Pulling Data from Other Sites to update my Database with PHP - an interesting problem

Good afternoon from unseasonably sunny Palo Alto, California; where I am stuck on a website PHP programming problem. My site shows, in a table, a series of records from a MySQL database table that I also own. Each record in the database table has two fields besides the requisite ID. So the website shows two fields per row, that is, two fields per record.

My database gets its data from about ten different public domain websites, each of which displays information in a manner similar to mine, but each a bit uniquely. My site effectively aggregates the records of these ten other sites. Each of the ten sites adds a few records each day. Once a record is added to one of ten, it’s valid in perpetuity; that is, the data never gets stale. None of the ten websites seems to have an RSS feed or API that would enable me to update my database automatedly. So I’ve had to do it manually , cutting and pasting information from the ten other websites into my database. Not fun.

Please, how should I think about using PHP to streamline this process? I have done a lot or research on CURL, screen scraping, and other methods, but none seem to ring true. A basic cure would be to find a way to automatedly dump all the records from each of the ten into my database. An advanced cure would be to do that, plus to cause some sort of continuous updating. If anyone cold point me in the right direction, I would most certainly appreciate it. Thank you!

You can setup cron job to run your PHP script and take care of automation. In the PHP script page content can be downloaded with cURL and then required info can be extracted with DOM functions, [URL=“http://dk1.php.net/manual/en/book.simplexml.php”]SimpleXML or in worst case regular expressions.

cURL is the way to go, but as has been mentioned in several threads recently, you need to make sure those sites allow you to do this. Most sites prohibit ‘scraping’ or pulling their data without written permission.

There is also a seldom used option with cURL to make Parallel requests for pages from remote servers. A ready made PHP class can be found at -> https://github.com/petewarden/ParallelCurl

So instead of having to wait for each of the ten (or more) servers to answer in turn before the next page of data can be asked for using a loop, all the requests get sent at once. This can often drastically reduce the amount of time the scraping script needs to complete its run and this is beneficial if the sites being scraped are slow to respond or your regex/data processing is particularly complex. Remember most shared hosting servers will limit script execution time and you have just 30 seconds to fetch, filter & store everything. Alternatively just break the process into smaller chunks and use multiple cron jobs. It all really depends how much & how often you want to scrape updates.

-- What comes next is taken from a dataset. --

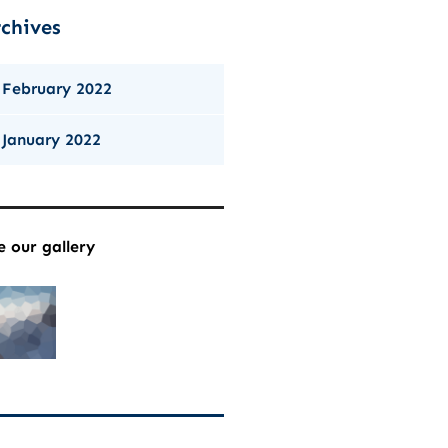
chives
February 2022
January 2022
e our gallery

When you have all your new information ready in arrays try to use a Bulk Insert SQL statement to shove it into the database in one go, again this is generally quicker than inserting one row of data at time using a for-each loop. On a shared webserver you have a limited number of database connections available for the entire site so they need to be open then closed as fast as possible, exceed this limit and the host will often lock the entire database off from the rest of the site. (Some do it for just an hour, some you have to ask admin to re-connect and if you’re on a free web host they’ll probably just terminate your entire account without warning).

Scrape Intelligently!
If the top story of an RSS feed has not changed since the last time your script looked at it then there is no point in scraping the destination pages of the links again.

Scrape Responsibly!
A badly configured scraper script hitting a site to often or grabbing to many pages at once can cause some web sites to slow down or even crash completely. If the webmaster becomes aware of your web server IP across their access logs like a rash then they could block you or worse complain to your web hosting provider. So be gentle.